Over the centuries Venetian lifestyle has been stigmatized as hedonistic and unethical. For strangers, especially carnival and the fact that so many citizens wore masks gave reason for suspicion. Someone who wears a mask has something to hide, they thought, and what else would a person want to hide than something felonious or unethical?
Mario Belloni today finds a way to say it more friendly, but the basic rating of Venetian culture still is the same: ‘They were merchants and adventurers who risked their riches, and often their own lives, on a daily basis on the ships which sailed for the mysterious East. Pirates, storms, attacks by enemy fleets, strange lands: mystery and adventure! These people couldn’t let up even in Venice, in their own city. Adventure for them was a way of life. They therefore created a city which offered all types of adventure, in every sense of the world! Carnival and masks everywhere represent absence of rule and freedom of action. You can do everything you want when you hide behind them, and adventure is possible again, even in the city, among the offices of the institutions, regardless of the laws and the vetoes of morality, however severe they may be. And so carnival breaks its boundaries and masks enter the realm of everyday life. In some places they were actually compulsory by law! Games of chance (a good example of adventure in the city), were a bit like the “national sport” of Venice, but in the state casino (the “Ridotto”) you could only play if you were masked.’
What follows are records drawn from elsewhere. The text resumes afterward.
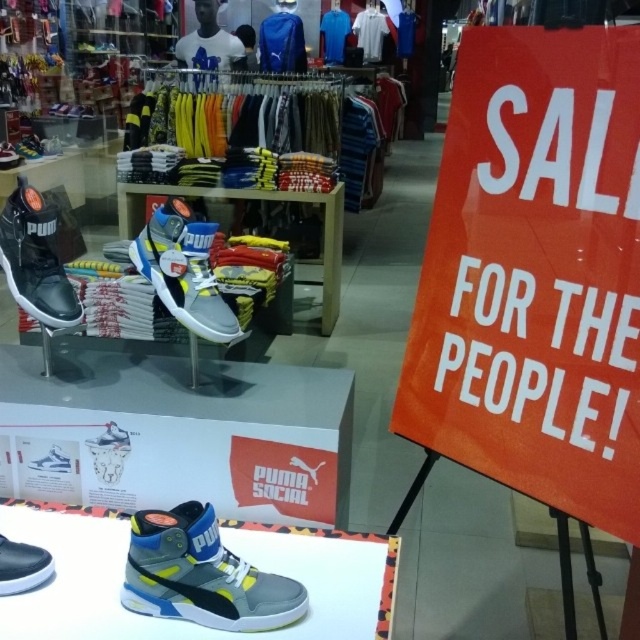 Question: Does orange paper sign at center right have a larger size compared to gray/yellow suede sneaker at center?

Choices:
 (A) no
 (B) yes

Answer: (B)

Question: Which object is closer to the camera taking this photo?

Choices:
 (A) gray matte sneaker at center
 (B) white matte shoe at center

Answer: (A)

Question: Which object appears closest to the camera in this image?

Choices:
 (A) black matte sneaker at left
 (B) white matte shoe at center
 (C) gray/yellow suede sneaker at center

Answer: (C)

Question: Does gray/yellow suede sneaker at center appear under black matte sneaker at left?

Choices:
 (A) yes
 (B) no

Answer: (A)

Question: Is orange paper sign at center right closer to the viewer compared to gray matte sneaker at center?

Choices:
 (A) no
 (B) yes

Answer: (B)

Question: Which object is the closest to the gray matte sneaker at center?

Choices:
 (A) white matte shoe at center
 (B) orange paper sign at center right
 (C) gray/yellow suede sneaker at center
 (D) black matte sneaker at left

Answer: (D) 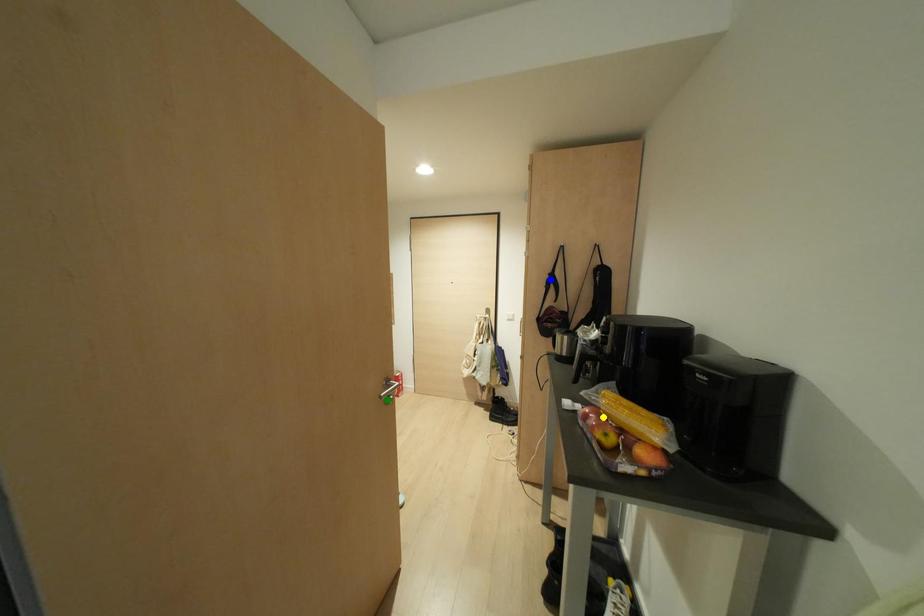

Of course there’s truth in this explanation. Just visit Cologne in Germany today when the carnival season arrives, and you will certainly find out that this kind of feast is an event to do things you would not do at other times. But Belloni’s explanation of why masks were worn in daily Venetian life may be at least partly wrong. After reading Karbe and Toscani, I think especially the use of the Bauta had a more serious and sophisticated social and political background. The Venetians had a deep understanding of what anonymity was good for. And, what’s most important, a citizen wearing a mask in Venice did not escape law and order. Of course he or she could do things which were not meant to be attributed to him or her by others, but his or her behavior still had to comply with certain expectations and laws. Venetians wearing Bauta and Volto were not up to antisocial behavior.
Today, for older generations the internet life of the digital natives perhaps looks as suspicious as the Venetian life may have looked like from the perspective of other cultures in the past. Ironically, even piracy in a different context is a core topic again. But in both cases the critics also misunderstand a culture which knows about the merits of anonymity and how to live with it. That’s one of the topics I’d like to work on.